What is being asked
Skip all lines in the entries below that come before the one containing "Answer in <instances>...</instances>.". Repeat that line and the rest exactly.

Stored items
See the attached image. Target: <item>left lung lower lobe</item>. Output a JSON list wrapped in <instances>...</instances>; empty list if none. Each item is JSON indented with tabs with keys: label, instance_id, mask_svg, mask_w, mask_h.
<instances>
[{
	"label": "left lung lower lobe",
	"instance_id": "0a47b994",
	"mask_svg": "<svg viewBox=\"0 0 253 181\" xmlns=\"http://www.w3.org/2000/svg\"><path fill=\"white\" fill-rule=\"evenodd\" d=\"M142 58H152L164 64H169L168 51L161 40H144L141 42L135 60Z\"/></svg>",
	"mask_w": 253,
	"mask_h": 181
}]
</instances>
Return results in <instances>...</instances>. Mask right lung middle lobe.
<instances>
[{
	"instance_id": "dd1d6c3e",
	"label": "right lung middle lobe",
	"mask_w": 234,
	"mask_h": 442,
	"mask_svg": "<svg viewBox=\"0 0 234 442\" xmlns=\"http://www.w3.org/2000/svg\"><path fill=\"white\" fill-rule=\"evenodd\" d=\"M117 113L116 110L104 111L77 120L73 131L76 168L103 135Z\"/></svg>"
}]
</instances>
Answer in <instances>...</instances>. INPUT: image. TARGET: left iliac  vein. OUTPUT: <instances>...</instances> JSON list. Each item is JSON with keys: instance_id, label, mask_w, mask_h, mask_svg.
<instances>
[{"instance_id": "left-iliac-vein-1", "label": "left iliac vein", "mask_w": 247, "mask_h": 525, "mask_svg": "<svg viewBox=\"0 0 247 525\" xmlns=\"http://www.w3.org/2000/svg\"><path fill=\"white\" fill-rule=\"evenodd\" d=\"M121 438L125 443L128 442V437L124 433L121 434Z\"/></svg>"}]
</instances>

Solved problem
Answer in <instances>...</instances>. INPUT: image. TARGET: left iliac  vein. OUTPUT: <instances>...</instances> JSON list. Each item is JSON with keys: instance_id, label, mask_w, mask_h, mask_svg.
<instances>
[{"instance_id": "left-iliac-vein-1", "label": "left iliac vein", "mask_w": 247, "mask_h": 525, "mask_svg": "<svg viewBox=\"0 0 247 525\" xmlns=\"http://www.w3.org/2000/svg\"><path fill=\"white\" fill-rule=\"evenodd\" d=\"M121 438L125 443L128 442V437L124 433L121 434Z\"/></svg>"}]
</instances>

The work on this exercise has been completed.